There is so much more to say about this day and its reality, its “new norm” for us. It is one reason that I am grateful for our spiritual and liturgical tradition that specifically keeps Easter, not simply as a day, but as a season of 50 days. This means that for the next seven weeks, you and I will continue to pay particular attention to Easter’s reality and God’s “new normal” for us, given to us in and through Jesus’ resurrection.
So, I will close for now with some questions that I hope and trust we will work on in the next 50 days. (I suppose our work will be virtually accomplished. So be it.).
Here’s the first question. It is as basic as it is important: What is resurrection? What does it mean?
If the word “resurrection” means “to awaken to”, (and it does! – as in “awaken to” what life with God is like; “awaken to” what life is like on God’s terms), then what does it take for us to adjust to and live in life on God’s terms? What does it take to live what is “normal” in God’s eyes? Or do we give Easter a usual polite nod and a wink and then continue desperately to return to our “normal”?

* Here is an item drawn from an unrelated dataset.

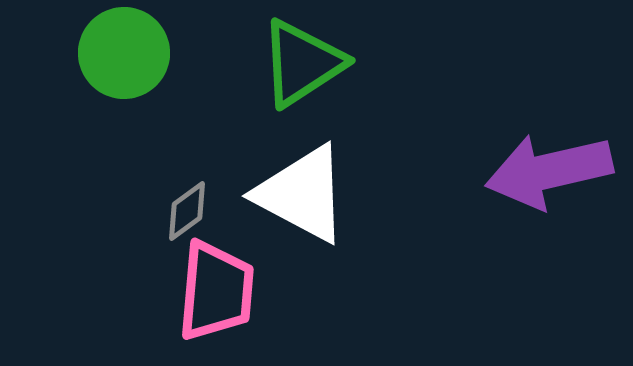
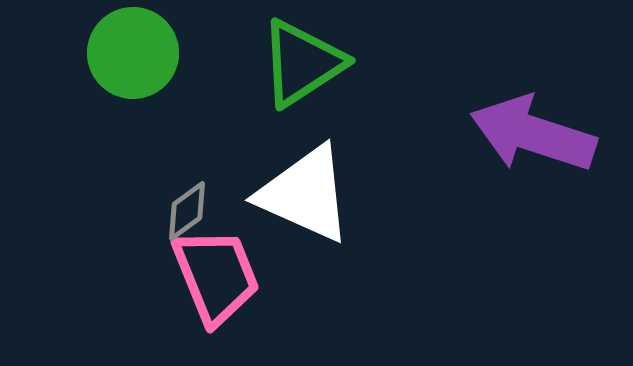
green circle: moved 9 px right
purple arrow: moved 16 px left, 37 px up; rotated 31 degrees clockwise
white triangle: moved 3 px right; rotated 4 degrees counterclockwise
pink trapezoid: moved 15 px up; rotated 27 degrees counterclockwise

A second question: As we face death – in all its forms – and as we confront our own physical, emotional, and spiritual limitations (many of which have been inconveniently and embarrassingly uncovered by Covid-19), to what extent can we trust resurrection life, not in terms of going to heaven when we die or being reassured that there is life after death, but as the template for real life now?
Christ is risen! And while it feels dishonest this year to wish one another a “happy” Easter, as we normally do, in the midst of this experience of Easter in the wilderness of a pandemic, we can, nonetheless, still have a “joyful” Easter. We can still have a joyful Easter because joy (unlike happiness) is rooted in gratitude; and Easter gratitude resides in the recognition that God is faithful – no matter what!